Task description: Without pictures, return the lines from the one containing "Mask each instance of **right" through the last line of the data below, exactly.

Collected data:
== Segment start ==

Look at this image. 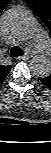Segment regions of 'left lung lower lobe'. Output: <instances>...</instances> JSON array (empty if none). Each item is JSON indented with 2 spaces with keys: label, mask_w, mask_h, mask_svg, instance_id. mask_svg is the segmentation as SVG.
Instances as JSON below:
<instances>
[{
  "label": "left lung lower lobe",
  "mask_w": 51,
  "mask_h": 153,
  "mask_svg": "<svg viewBox=\"0 0 51 153\" xmlns=\"http://www.w3.org/2000/svg\"><path fill=\"white\" fill-rule=\"evenodd\" d=\"M40 81L42 82L43 85H45L46 87L51 88V76H47V77H39Z\"/></svg>",
  "instance_id": "1"
}]
</instances>
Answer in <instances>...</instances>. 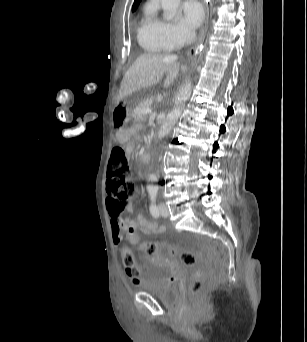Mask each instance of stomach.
Instances as JSON below:
<instances>
[{"label": "stomach", "instance_id": "1", "mask_svg": "<svg viewBox=\"0 0 307 342\" xmlns=\"http://www.w3.org/2000/svg\"><path fill=\"white\" fill-rule=\"evenodd\" d=\"M131 110L127 107H116L113 110V121L119 126V128L124 129L127 123L130 121Z\"/></svg>", "mask_w": 307, "mask_h": 342}]
</instances>
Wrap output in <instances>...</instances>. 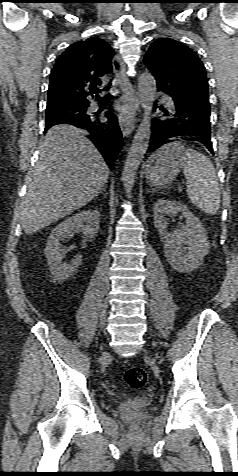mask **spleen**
Segmentation results:
<instances>
[{
    "instance_id": "spleen-1",
    "label": "spleen",
    "mask_w": 238,
    "mask_h": 476,
    "mask_svg": "<svg viewBox=\"0 0 238 476\" xmlns=\"http://www.w3.org/2000/svg\"><path fill=\"white\" fill-rule=\"evenodd\" d=\"M185 155L183 172L188 197L197 208L209 215H215L220 207V189L214 165L209 158L196 150L188 149Z\"/></svg>"
}]
</instances>
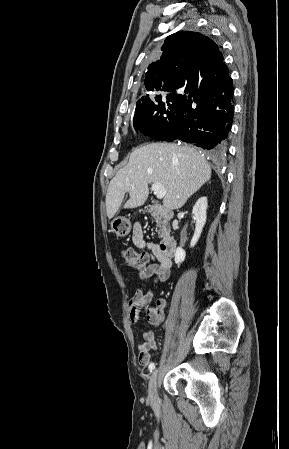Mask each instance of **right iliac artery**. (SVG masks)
Segmentation results:
<instances>
[{
    "label": "right iliac artery",
    "instance_id": "obj_1",
    "mask_svg": "<svg viewBox=\"0 0 289 449\" xmlns=\"http://www.w3.org/2000/svg\"><path fill=\"white\" fill-rule=\"evenodd\" d=\"M154 369H155V363L152 362L149 365V370H150V372H152Z\"/></svg>",
    "mask_w": 289,
    "mask_h": 449
}]
</instances>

== Segment end ==

Result for this task:
Mask each instance of **right iliac artery**. (SVG masks)
Segmentation results:
<instances>
[{
    "label": "right iliac artery",
    "instance_id": "obj_1",
    "mask_svg": "<svg viewBox=\"0 0 289 449\" xmlns=\"http://www.w3.org/2000/svg\"><path fill=\"white\" fill-rule=\"evenodd\" d=\"M154 369H155V363L152 362L149 365V370H150V372H152Z\"/></svg>",
    "mask_w": 289,
    "mask_h": 449
}]
</instances>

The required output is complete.